What to do - Your output should be everything below from the line containing "University students, 1,086" down to the line containing "ZMBTR050403", both ends included, copied exactly, with pictures left out.

Information shown -
----

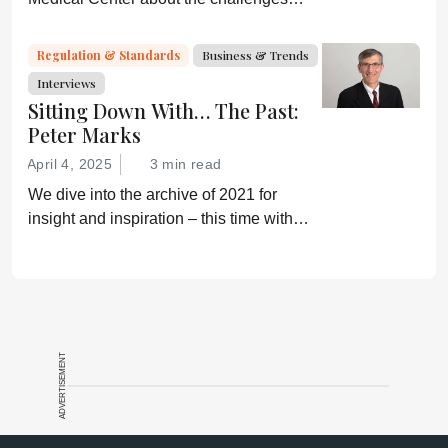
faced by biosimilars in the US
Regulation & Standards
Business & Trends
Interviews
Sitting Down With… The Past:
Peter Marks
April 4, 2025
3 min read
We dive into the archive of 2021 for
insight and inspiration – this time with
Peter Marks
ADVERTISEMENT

----

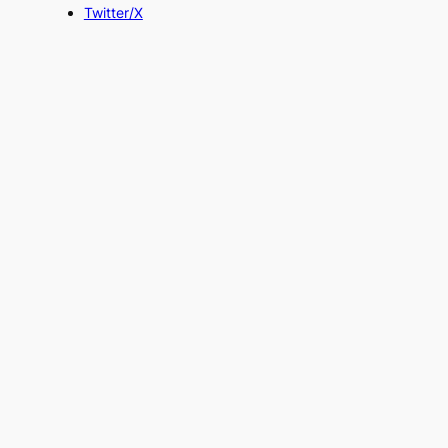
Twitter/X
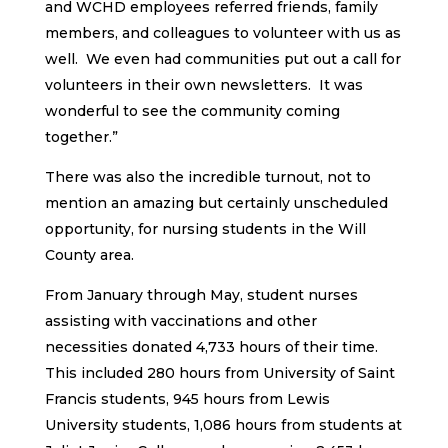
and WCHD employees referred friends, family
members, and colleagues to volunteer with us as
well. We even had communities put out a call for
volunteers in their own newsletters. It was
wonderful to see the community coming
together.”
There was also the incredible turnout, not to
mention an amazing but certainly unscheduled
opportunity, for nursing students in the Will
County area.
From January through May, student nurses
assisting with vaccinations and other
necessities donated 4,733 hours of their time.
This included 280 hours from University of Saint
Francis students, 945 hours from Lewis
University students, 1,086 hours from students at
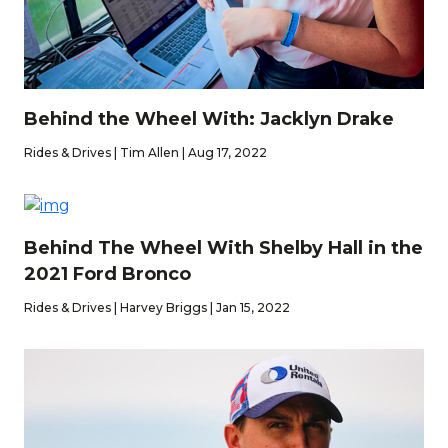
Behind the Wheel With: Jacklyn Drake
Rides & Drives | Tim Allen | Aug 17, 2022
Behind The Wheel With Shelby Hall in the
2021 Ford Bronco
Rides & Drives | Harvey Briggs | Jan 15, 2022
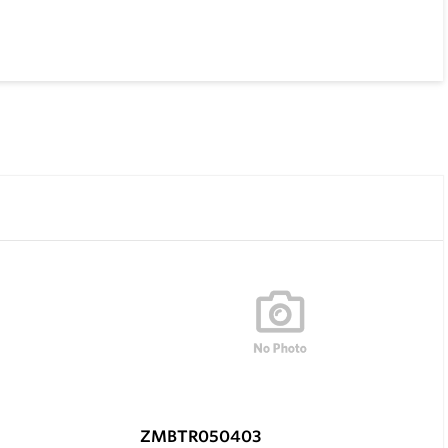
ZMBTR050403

----

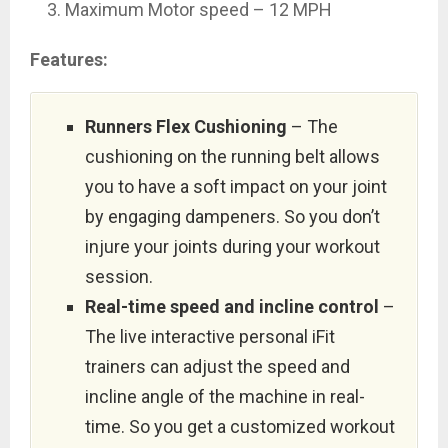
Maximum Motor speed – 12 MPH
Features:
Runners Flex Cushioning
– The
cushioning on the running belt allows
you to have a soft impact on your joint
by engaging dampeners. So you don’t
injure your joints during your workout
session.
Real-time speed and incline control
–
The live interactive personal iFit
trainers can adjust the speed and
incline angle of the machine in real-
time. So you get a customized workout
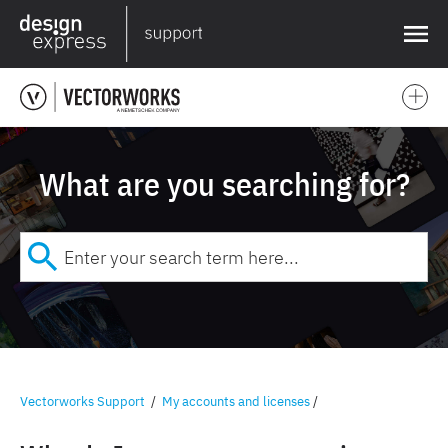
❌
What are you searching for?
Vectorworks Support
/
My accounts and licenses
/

----

Written solution -
University students, 1,086 hours from students at
Behind the Wheel With: Jacklyn Drake
Rides & Drives | Tim Allen | Aug 17, 2022
Behind The Wheel With Shelby Hall in the
2021 Ford Bronco
Rides & Drives | Harvey Briggs | Jan 15, 2022
ZMBTR050403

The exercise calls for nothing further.